En 2020, dans une débâcle quasi générale de la construction automobile, seules les marques Kia, Hyundai et Suzuki affichent des ventes à la hausse ou au moins à l’identique, les autres constructeurs subissant des baisses de ventes de modérées à alarmantes. Seuls indicateurs clairement orientés à la hausse mais aussi significatifs des temps présents, le secteur de l’occasion s’envole avec une croissance de 11% sur le mois d’octobre et l’on observe un réel décollage de la voiture électrique, pesant 6% du marché entre janvier et octobre contre moins de 2% l’an dernier sur la même période.
Aujourd’hui, 60 000 emplois sont directement menacés sur un total d’environ 400 000, soit la disparition programmée de 15% des effectifs du secteur automobile en France.

D’inévitables plans sociaux

Malgré les formidables coups de boutoir portés par l’Union européenne à l’industrie automobile, notamment en raison du véritable harcèlement normatif, au nom de l’environnement, et de la mise à mort de la filière diésel, fleuron des grandes marques automobiles et notamment de PSA et Renault, les ventes avaient, jusqu’à la crise sanitaire, plutôt bien résisté.
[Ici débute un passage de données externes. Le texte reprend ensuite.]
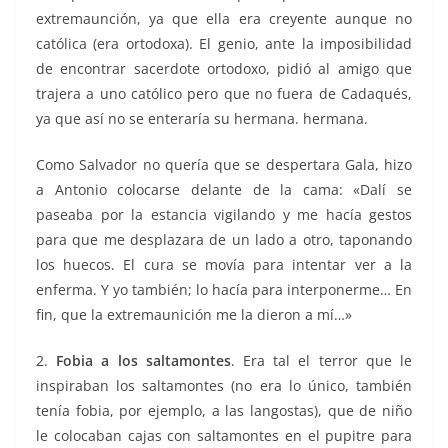
extremaunción, ya que ella era creyente aunque no
católica (era ortodoxa). El genio, ante la imposibilidad
de encontrar sacerdote ortodoxo, pidió al amigo que
trajera a uno católico pero que no fuera de Cadaqués,
ya que así no se enteraría su hermana. hermana.
Como Salvador no quería que se despertara Gala, hizo
a Antonio colocarse delante de la cama: «Dalí se
paseaba por la estancia vigilando y me hacía gestos
para que me desplazara de un lado a otro, taponando
los huecos. El cura se movía para intentar ver a la
enferma. Y yo también; lo hacía para interponerme… En
fin, que la extremaunición me la dieron a mí…»
2.
Fobia a los saltamontes
. Era tal el terror que le
inspiraban los saltamontes (no era lo único, también
tenía fobia, por ejemplo, a las langostas), que de niño
le colocaban cajas con saltamontes en el pupitre para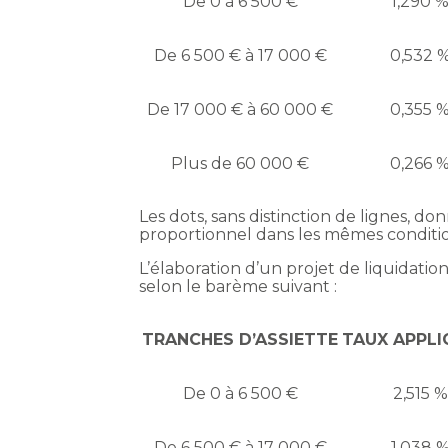
De 0 à 6 500 €
1,290 
De 6 500 € à 17 000 €
0,532 
De 17 000 € à 60 000 €
0,355 
Plus de 60 000 €
0,266 
Les dots, sans distinction de lignes, 
proportionnel dans les mêmes conditions
L’élaboration d’un projet de liquidat
selon le barème suivant :
TRANCHES D’ASSIETTE
TAUX APPLI
De 0 à 6 500 €
2,515 %
De 6 500 € à 17 000 €
1,038 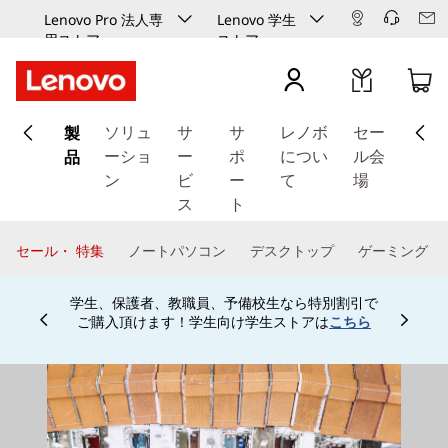
Lenovo Pro 法人専
Lenovo 学生
用ストア
ストア
メ
製
イ
ソリュ
サ
サ
レノボ
セー
ン
品
ーショ
ー
ポ
につい
ル会
コ
ン
ビ
ー
て
場
ン
ス
ト
テ
ン
セール・ 特集
ノートパソコン
デスクトップ
ゲーミング
ツ
に
学生、保護者、教職員、予備校生なら特別割引で
ス
ご購入頂けます！学生向け学生ストアは
こちら
Currently displaying item 4 of
キ
ッ
プ
す
る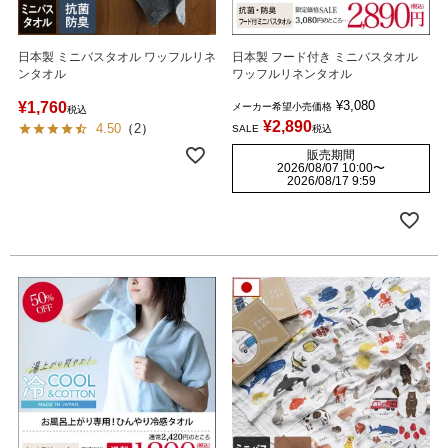
日本製 ミニバスタオル ワッフルリネ
日本製 フード付き ミニバスタオル
ンタオル
ワッフルリネンタオル
¥
3,080
¥
1,760
メーカー希望小売価格
税込
¥
2,890
4.50
（
2
）
SALE
税込
販売期間
2026/08/07 10:00
〜
2026/08/17 9:59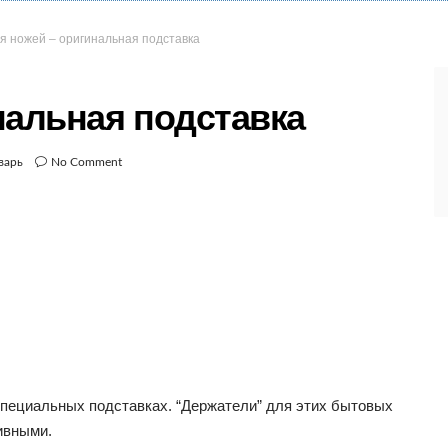
я ножей – оригинальная подставка
нальная подставка
варь
No Comment
специальных подставках. “Держатели” для этих бытовых
ивными.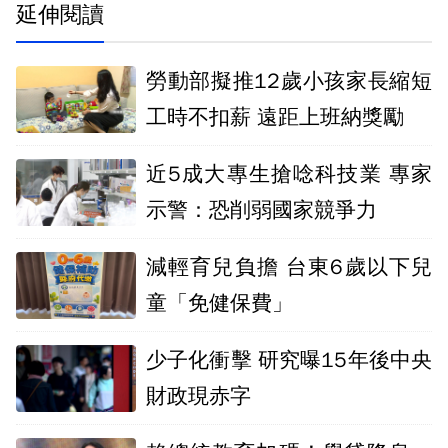
延伸閱讀
勞動部擬推12歲小孩家長縮短
工時不扣薪 遠距上班納獎勵
近5成大專生搶唸科技業 專家
示警：恐削弱國家競爭力
減輕育兒負擔 台東6歲以下兒
童「免健保費」
少子化衝擊 研究曝15年後中央
財政現赤字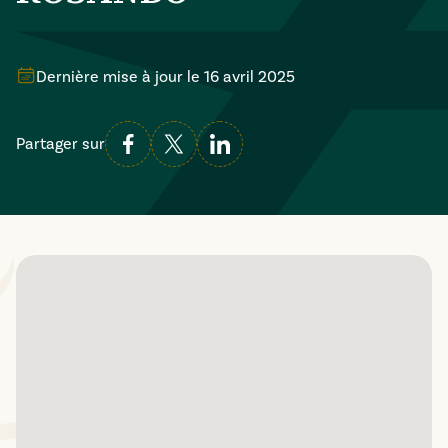
Dernière mise à jour le
16 avril 2025
Partager sur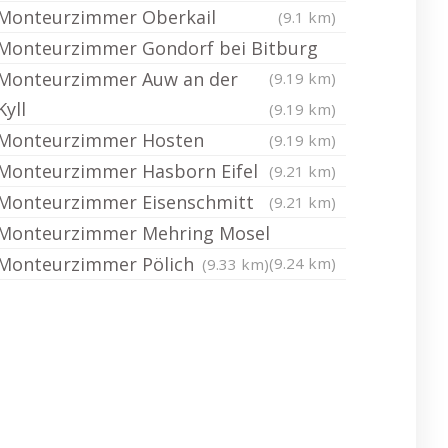
Monteurzimmer Oberkail
(9.1 km)
Monteurzimmer Gondorf bei Bitburg
Monteurzimmer Auw an der
(9.19 km)
Kyll
(9.19 km)
Monteurzimmer Hosten
(9.19 km)
Monteurzimmer Hasborn Eifel
(9.21 km)
Monteurzimmer Eisenschmitt
(9.21 km)
Monteurzimmer Mehring Mosel
Monteurzimmer Pölich
(9.24 km)
(9.33 km)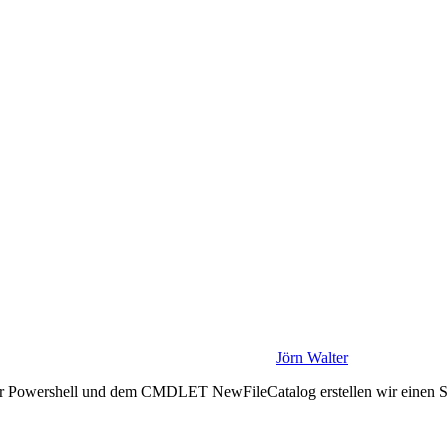
Jörn Walter
 der Powershell und dem CMDLET NewFileCatalog erstellen wir einen Sich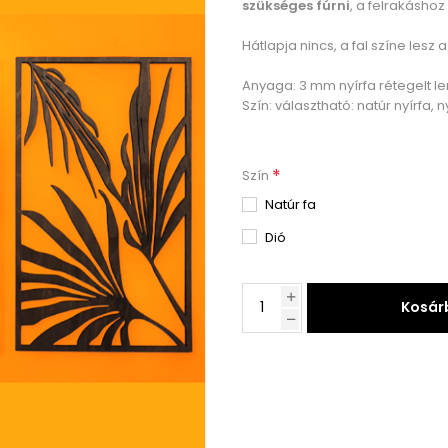
szükséges fúrni
, a felrakásho
Hátlapja nincs, a fal színe lesz a
Anyaga: 3 mm nyírfa rétegelt l
Szín: választható: natúr nyírfa, n
*
Szín
Natúr fa
Dió
Kosár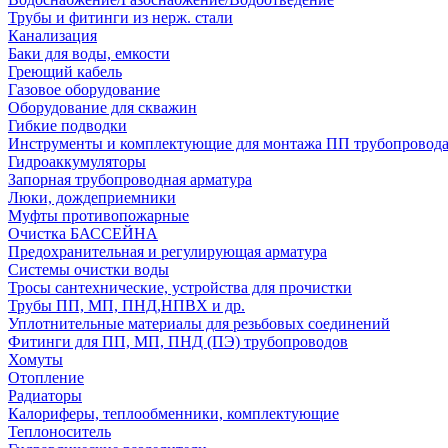
Трубы и фитинги из нерж. стали
Канализация
Баки для воды, емкости
Греющий кабель
Газовое оборудование
Оборудование для скважин
Гибкие подводки
Инструменты и комплектующие для монтажа ПП трубопровод
Гидроаккумуляторы
Запорная трубопроводная арматура
Люки, дождеприемники
Муфты противопожарные
Очистка БАССЕЙНА
Предохранительная и регулирующая арматура
Системы очистки воды
Тросы сантехнические, устройства для прочистки
Трубы ПП, МП, ПНД,НПВХ и др.
Уплотнительные материалы для резьбовых соединений
Фитинги для ПП, МП, ПНД (ПЭ) трубопроводов
Хомуты
Отопление
Радиаторы
Калориферы, теплообменники, комплектующие
Теплоноситель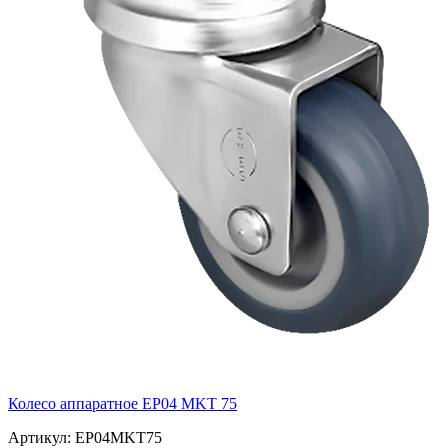
Колесо аппаратное EP04 MKT 75
Артикул: EP04MKT75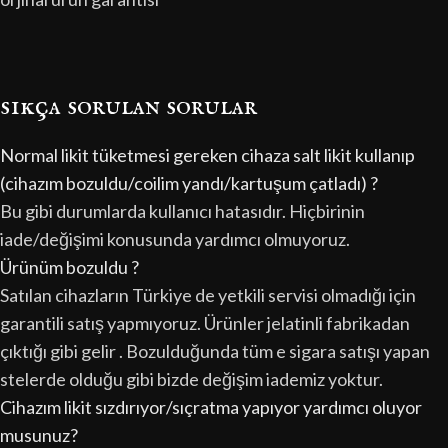
sıkça sorulan sorular
Normal likit tüketmesi gereken cihaza salt likit kullanıp
(cihazım bozuldu/coilim yandı/kartuşum çatladı) ?
Bu gibi durumlarda kullanıcı hatasıdır. Hiçbirinin
iade/değişimi konusunda yardımcı olmuyoruz.
Ürünüm bozuldu ?
Satılan cihazların Türkiye de yetkili servisi olmadığı için
garantili satış yapmıyoruz. Ürünler jelatinli fabrikadan
çıktığı gibi gelir . Bozulduğunda tüm e sigara satışı yapan
stelerde olduğu gibi bizde değişim iademiz yoktur.
Cihazım likit sızdırıyor/sıçratma yapıyor yardımcı oluyor
musunuz?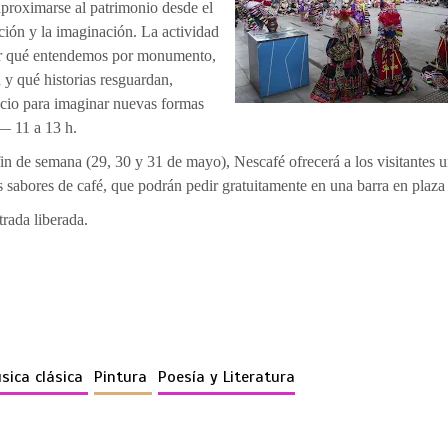
aproximarse al patrimonio desde el
ción y la imaginación. La actividad
r qué entendemos por monumento,
 y qué historias resguardan,
cio para imaginar nuevas formas
 11 a 13 h.
fin de semana (29, 30 y 31 de mayo), Nescafé ofrecerá a los visitantes 
 sabores de café, que podrán pedir gratuitamente en una barra en plaza 
trada liberada.
sica clásica
Pintura
Poesía y Literatura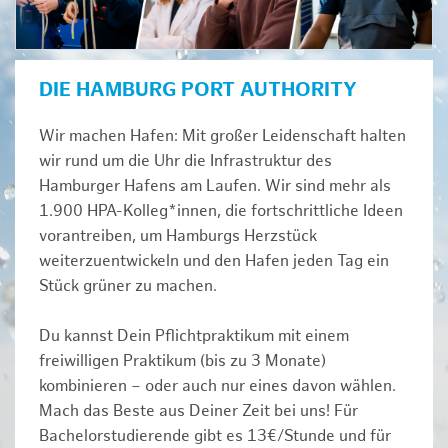
DIE HAMBURG PORT AUTHORITY
Wir machen Hafen: Mit großer Leidenschaft halten
wir rund um die Uhr die Infrastruktur des
Hamburger Hafens am Laufen. Wir sind mehr als
1.900 HPA-Kolleg*innen, die fortschrittliche Ideen
vorantreiben, um Hamburgs Herzstück
weiterzuentwickeln und den Hafen jeden Tag ein
Stück grüner zu machen.
Du kannst Dein Pflichtpraktikum mit einem
freiwilligen Praktikum (bis zu 3 Monate)
kombinieren – oder auch nur eines davon wählen.
Mach das Beste aus Deiner Zeit bei uns! Für
Bachelorstudierende gibt es 13€/Stunde und für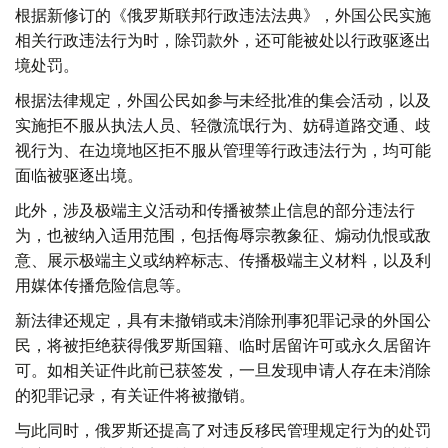
根据新修订的《俄罗斯联邦行政违法法典》，外国公民实施
相关行政违法行为时，除罚款外，还可能被处以行政驱逐出
境处罚。
根据法律规定，外国公民如参与未经批准的集会活动，以及
实施拒不服从执法人员、轻微流氓行为、妨碍道路交通、歧
视行为、在边境地区拒不服从管理等行政违法行为，均可能
面临被驱逐出境。
此外，涉及极端主义活动和传播被禁止信息的部分违法行
为，也被纳入适用范围，包括侮辱宗教象征、煽动仇恨或敌
意、展示极端主义或纳粹标志、传播极端主义材料，以及利
用媒体传播危险信息等。
新法律还规定，具有未撤销或未消除刑事犯罪记录的外国公
民，将被拒绝获得俄罗斯国籍、临时居留许可或永久居留许
可。如相关证件此前已获签发，一旦发现申请人存在未消除
的犯罪记录，有关证件将被撤销。
与此同时，俄罗斯还提高了对违反移民管理规定行为的处罚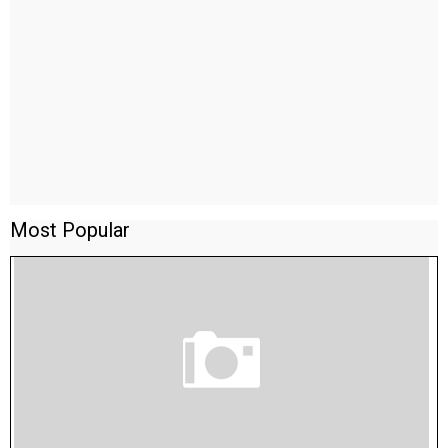
Most Popular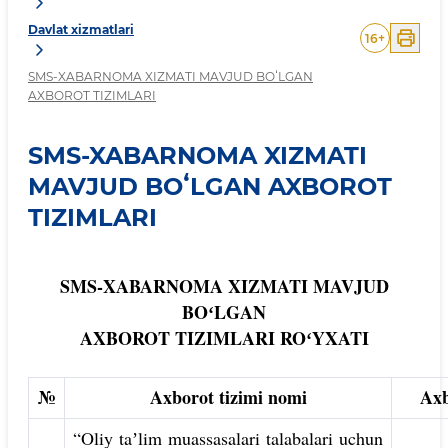
Davlat xizmatlari
16
+
SMS-XABARNOMA XIZMATI MAVJUD BOʻLGAN
AXBOROT TIZIMLARI
SMS-XABARNOMA XIZMATI
MAVJUD BOʻLGAN AXBOROT
TIZIMLARI
SMS-XABARNOMA XIZMATI MAVJUD
BOʻLGAN
AXBOROT TIZIMLARI ROʻYXATI
№
Axborot tizimi nomi
Axb
“Oliy taʼlim muassasalari talabalari uchun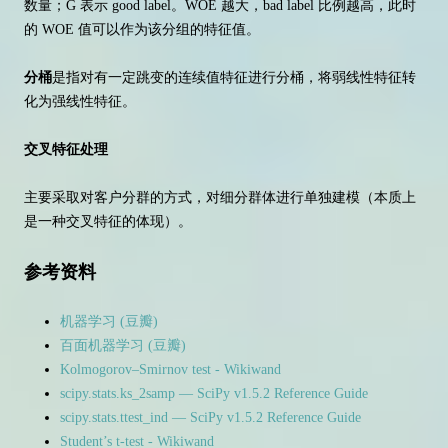
数量；G 表示 good label。WOE 越大，bad label 比例越高，此时
的 WOE 值可以作为该分组的特征值。
分桶
是指对有一定跳变的连续值特征进行分桶，将弱线性特征转
化为强线性特征。
交叉特征处理
主要采取对客户分群的方式，对细分群体进行单独建模（本质上
是一种交叉特征的体现）。
参考资料
机器学习 (豆瓣)
百面机器学习 (豆瓣)
Kolmogorov–Smirnov test - Wikiwand
scipy.stats.ks_2samp — SciPy v1.5.2 Reference Guide
scipy.stats.ttest_ind — SciPy v1.5.2 Reference Guide
Student’s t-test - Wikiwand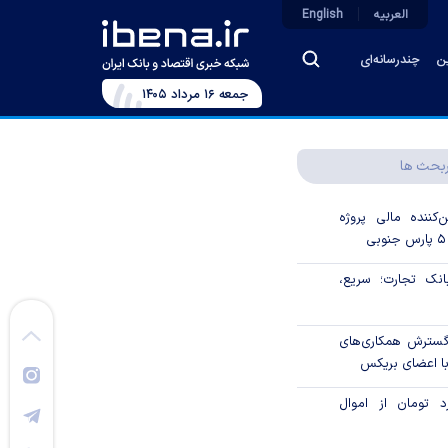
العربیه
English
ین
چندرسانه‌ای
جمعه ۱۶ مرداد ۱۴۰۵
بحث ها
‌کننده مالی پروژه
ک تجارت؛ سریع،
 گسترش همکاری‌های
با اعضای بریکس
۱ میلیارد تومان از اموال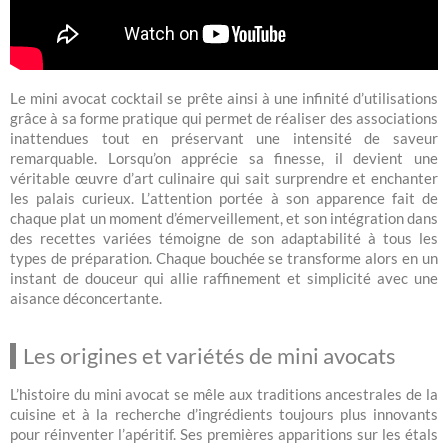
Le mini avocat cocktail se prête ainsi à une infinité d’utilisations
grâce à sa forme pratique qui permet de réaliser des associations
inattendues tout en préservant une intensité de saveur
remarquable. Lorsqu’on apprécie sa finesse, il devient une
véritable œuvre d’art culinaire qui sait surprendre et enchanter
les palais curieux. L’attention portée à son apparence fait de
chaque plat un moment d’émerveillement, et son intégration dans
des recettes variées témoigne de son adaptabilité à tous les
types de préparation. Chaque bouchée se transforme alors en un
instant de douceur qui allie raffinement et simplicité avec une
aisance déconcertante.
Les origines et variétés de mini avocats
L’histoire du mini avocat se mêle aux traditions ancestrales de la
cuisine et à la recherche d’ingrédients toujours plus innovants
pour réinventer l’apéritif. Ses premières apparitions sur les étals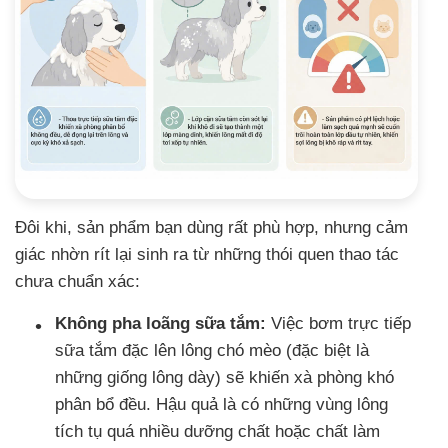
Đôi khi, sản phẩm bạn dùng rất phù hợp, nhưng cảm
giác nhờn rít lại sinh ra từ những thói quen thao tác
chưa chuẩn xác:
Không pha loãng sữa tắm:
Việc bơm trực tiếp
sữa tắm đặc lên lông chó mèo (đặc biệt là
những giống lông dày) sẽ khiến xà phòng khó
phân bổ đều. Hậu quả là có những vùng lông
tích tụ quá nhiều dưỡng chất hoặc chất làm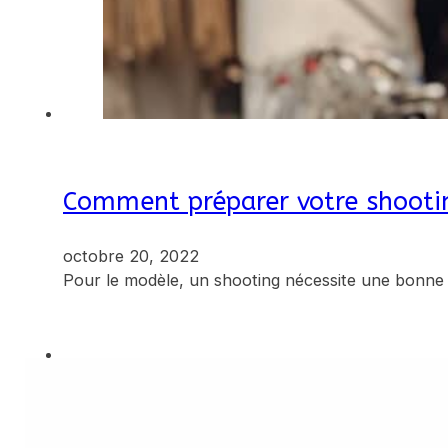
Comment préparer votre shooti
octobre 20, 2022
Pour le modèle, un shooting nécessite une bonne 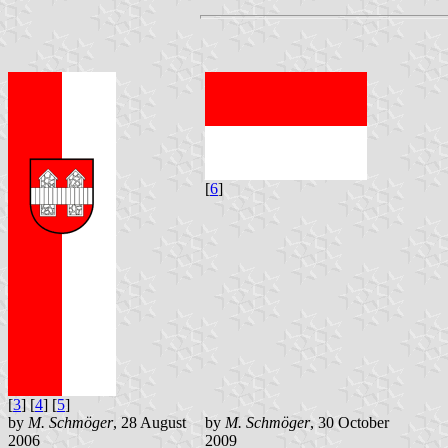
[
6
]
[
3
] [
4
] [
5
]
by
M. Schmöger
, 28 August
by
M. Schmöger
, 30 October
2006
2009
Mais depuis le 29 octobre, date de début du deuxième confinement, les ventes de véhicules neufs ont chuté de 70%, un chiffre à lui seul annonciateur de catastrophe. Le gouvernement demeure cependant inflexible et étonnamment sourd à la supplication des constructeurs automobiles implorant la réouverture des concessions, seul moyen de sauver ce qui peut encore l’être. C’est à se demander le dessein véritablement servi et la finalité de cette destruction contrôlée de notre économie…
Inévitablement, les plans sociaux vont maintenant s’enchainer et déjà Renault, après avoir bénéficié d’un prêt garanti par l’État (PGE) de 5 milliards d’euros, annonce déjà la suppression de 15 000 emplois dans le monde dont 4 600 en France. En attendant la suite.